About the author…

Rachel Kitley, principal of Cowes Enterprise College

All aboard: How coastal schools can keep their maritime heritage afloat

By Rachel Kitley, principal of Cowes Enterprise College

  4 August, 2022

This article was originally written by Rachel Kitley for School’s Week Opinion, published on 3 August 2022.

Rachel Kitley Schools Week

“Schools wanted to join a sailing adventure with a scheme aimed at raising aspirations and attainment.”

When Cowes Enterprise College set sail with its Maritime Futures Curriculum in 2019, few of us would have anticipated quite how successful it would become.

In the beginning the idea was simple – to weave the Isle of Wight’s maritime heritage into everything we do as a school. It was a conscious decision to maintain traditional curriculum subjects, taking opportunities to deliver core learning through the golden thread of maritime where it fitted. Now, up to 10% of lessons in Key Stage 3 are linked to this theme. This has, for example, helped us turn a potentially dry topic, coastal management, into the highlight of the geography year, with students heading out on boats to evaluate local examples of this.

Through this approach – and a series of visits for students to businesses on the island – we are hoping to inspire the next wave of maritime professionals and shipbuilders, keeping these vital industries alive.

Key to this is showing our children that there are careers for everyone in the sector, from naval architects to riggers and marine archaeologists to oceanographers.

Thankfully, this is a voyage which has been supported by an enthusiastic and willing crew, including the Department for Transport, our sponsor Ormiston Academies Trust, the Careers Enterprise Company, Edge Foundation, and the businesses on the Isle of Wight who have been so generous with their time and energies.

We are hoping to inspire the next wave of maritime professionals and shipbuilders, keeping these vital industries alive

It is testament to absolutely everyone’s efforts that the scheme was awarded a Maritime UK Future Skills Award earlier this year.

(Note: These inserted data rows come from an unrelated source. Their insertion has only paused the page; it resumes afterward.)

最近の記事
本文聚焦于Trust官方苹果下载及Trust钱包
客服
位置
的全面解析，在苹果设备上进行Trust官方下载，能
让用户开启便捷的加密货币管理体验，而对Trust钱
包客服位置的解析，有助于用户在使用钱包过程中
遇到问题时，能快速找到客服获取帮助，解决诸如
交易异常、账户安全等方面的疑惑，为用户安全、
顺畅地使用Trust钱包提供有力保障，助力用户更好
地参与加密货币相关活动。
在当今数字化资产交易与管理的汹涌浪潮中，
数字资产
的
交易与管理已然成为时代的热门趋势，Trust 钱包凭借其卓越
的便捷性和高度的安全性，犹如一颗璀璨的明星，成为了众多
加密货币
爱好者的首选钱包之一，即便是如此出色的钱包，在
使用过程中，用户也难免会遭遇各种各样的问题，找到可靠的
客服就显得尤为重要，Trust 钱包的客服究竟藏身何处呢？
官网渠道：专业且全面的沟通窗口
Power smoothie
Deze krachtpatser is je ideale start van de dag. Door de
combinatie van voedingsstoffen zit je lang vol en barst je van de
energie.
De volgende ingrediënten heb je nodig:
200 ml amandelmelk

Yet Maritime Futures doesn’t just aim to give students a powerful sense of their past and present. It is also designed to connect them to an important part of the country’s future. That’s why it has been encouraging to see the government’s growing support for the sector. The new Shipbuilding Skills Task Force – which I am delighted to be a part of on behalf of the school – is looking to develop an ambitious strategy to support the future of the sector, and Cowes is equally committed to championing this.

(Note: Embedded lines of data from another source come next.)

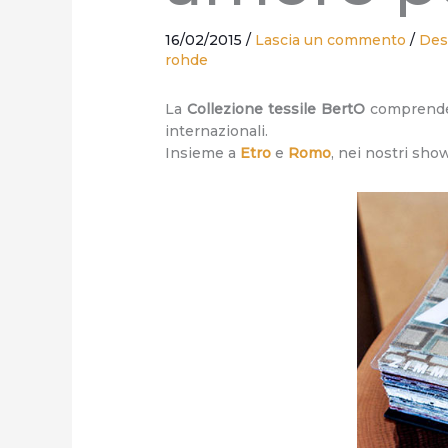
16/02/2015
/
Lascia un commento
/
Des
rohde
La
Collezione tessile BertO
comprende u
internazionali.
Insieme a
Etro
e
Romo
, nei nostri sh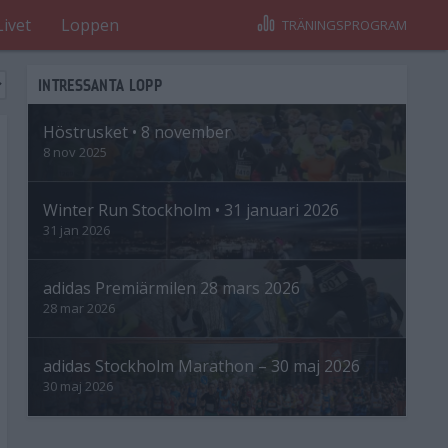
Livet
Loppen
TRÄNINGSPROGRAM
INTRESSANTA LOPP
Höstrusket • 8 november
8 nov 2025
Winter Run Stockholm • 31 januari 2026
31 jan 2026
adidas Premiärmilen 28 mars 2026
28 mar 2026
adidas Stockholm Marathon – 30 maj 2026
30 maj 2026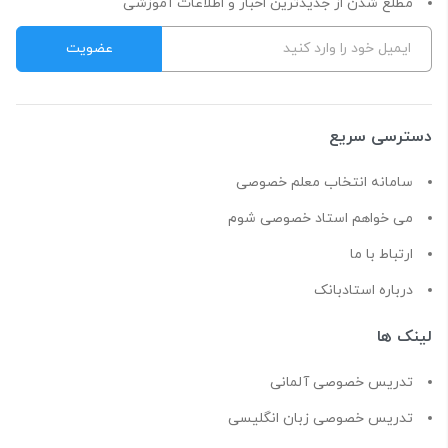
مطلع شدن از جدیدترین اخبار و اطلاعات آموزشی
دسترسی سریع
سامانه انتخاب معلم خصوصی
می خواهم استاد خصوصی شوم
ارتباط با ما
درباره استادبانک
لینک ها
تدریس خصوصی آلمانی
تدریس خصوصی زبان انگلیسی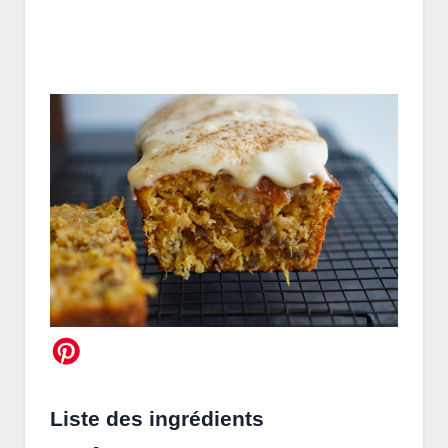
Liste des ingrédients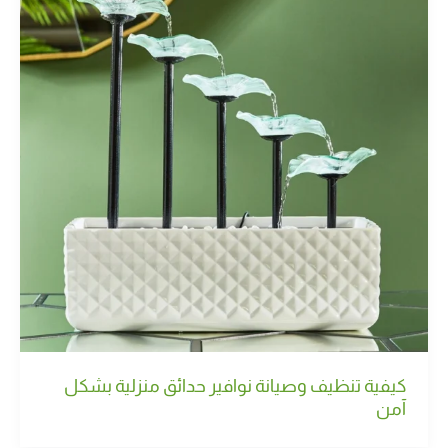
كيفية تنظيف وصيانة نوافير حدائق منزلية بشكل
آمن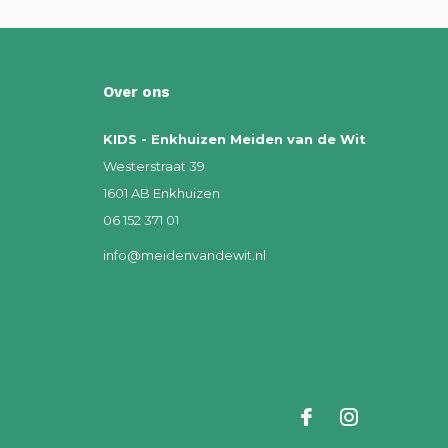
Over ons
KIDS - Enkhuizen Meiden van de Wit
Westerstraat 39
1601 AB Enkhuizen
06 152 371 01
info@meidenvandewit.nl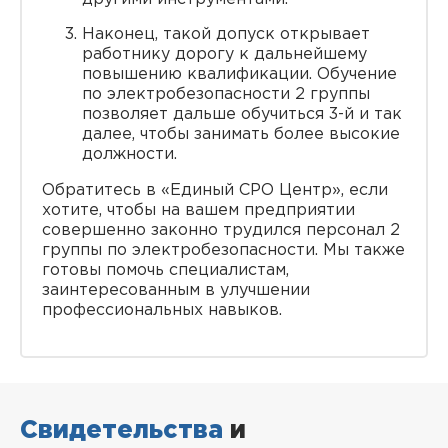
Наконец, такой допуск открывает
работнику дорогу к дальнейшему
повышению квалификации. Обучение
по электробезопасности 2 группы
позволяет дальше обучиться 3-й и так
далее, чтобы занимать более высокие
должности.
Обратитесь в «Единый СРО Центр», если
хотите, чтобы на вашем предприятии
совершенно законно трудился персонал 2
группы по электробезопасности. Мы также
готовы помочь специалистам,
заинтересованным в улучшении
профессиональных навыков.
Свидетельства
и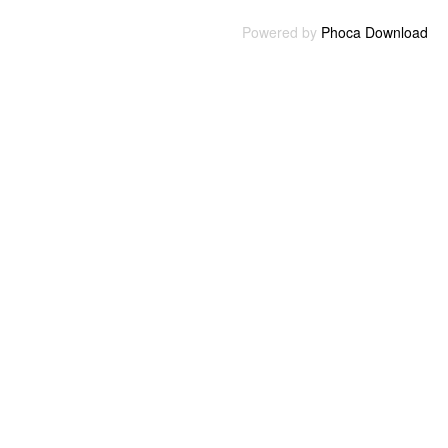
Powered by
Phoca Download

So many coastal towns have tangible links back to our rich maritime heritage. That’s why we’re excited to roll-out our model to schools and areas across the UK.

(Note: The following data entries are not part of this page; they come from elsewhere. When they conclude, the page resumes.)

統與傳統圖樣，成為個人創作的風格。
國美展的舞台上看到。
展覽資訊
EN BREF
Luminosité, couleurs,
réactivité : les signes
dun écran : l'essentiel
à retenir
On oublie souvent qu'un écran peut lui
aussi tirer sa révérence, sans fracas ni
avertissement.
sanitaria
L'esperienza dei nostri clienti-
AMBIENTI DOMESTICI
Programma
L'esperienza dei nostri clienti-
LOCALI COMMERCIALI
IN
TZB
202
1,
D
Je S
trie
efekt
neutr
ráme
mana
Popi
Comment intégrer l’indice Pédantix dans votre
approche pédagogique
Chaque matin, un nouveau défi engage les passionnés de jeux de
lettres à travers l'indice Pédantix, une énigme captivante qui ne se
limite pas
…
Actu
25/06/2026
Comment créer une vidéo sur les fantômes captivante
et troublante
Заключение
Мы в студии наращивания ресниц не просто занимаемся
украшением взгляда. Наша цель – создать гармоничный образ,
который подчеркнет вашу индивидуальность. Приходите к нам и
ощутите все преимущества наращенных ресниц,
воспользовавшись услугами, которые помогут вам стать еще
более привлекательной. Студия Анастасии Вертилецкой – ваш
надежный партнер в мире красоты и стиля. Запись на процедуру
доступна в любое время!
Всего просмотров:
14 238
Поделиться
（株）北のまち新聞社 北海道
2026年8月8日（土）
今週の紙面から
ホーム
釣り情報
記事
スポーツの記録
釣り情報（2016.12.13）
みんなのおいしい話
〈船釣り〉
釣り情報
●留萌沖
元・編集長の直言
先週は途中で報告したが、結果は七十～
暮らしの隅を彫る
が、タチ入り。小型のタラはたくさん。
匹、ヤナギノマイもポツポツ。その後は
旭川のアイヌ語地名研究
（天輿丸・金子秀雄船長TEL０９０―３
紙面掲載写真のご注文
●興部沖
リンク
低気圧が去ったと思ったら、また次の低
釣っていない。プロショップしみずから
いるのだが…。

We have limited funded spaces available, through which we can organise a visit to Cowes Enterprise College to see the approach in action, provide an industry expert to help schools develop local links with maritime employers in their context, and be on hand to coach and support the senior leadership team, curriculum writers and teachers in implementing the approach.

If you want to embark on your own maritime adventure and raise aspirations and attainment, please do email info@cowesec.org.

Moreover, if you’re a school based in an area famed for a certain vocation, I would encourage you to explore how this could be embedded into your curriculum. Our Maritime Futures Curriculum shows the power of reinvigorating local links and creating tangible bonds not just with your area’s past, but the present-day businesses who are keeping these traditions alive.

It seems to me that ‘levelling up’ can be supported through championing and bolstering industries which underpin so many of our communities. This is particularly true of coastal areas, which have undeniably suffered in recent decades.

As well as inspiring students, we hope our curriculum will help to tackle educational inequalities in coastal regions, where disadvantaged students do worse than their inner-city peers, and provide long-term economic prosperity.

That’s why we’re so determined to share our learnings with schools across the country. We are already in talks with schools in Norfolk, Suffolk, Yorkshire and Lincolnshire, and aspire to work with an ever-growing number of schools across the next two years.

More so, we are working alongside Pearson BTEC to develop and implement a Maritime BTEC Level 1/2 Tech Award to help ensure there is a viable pathway for young people who want to chart a course into these industries.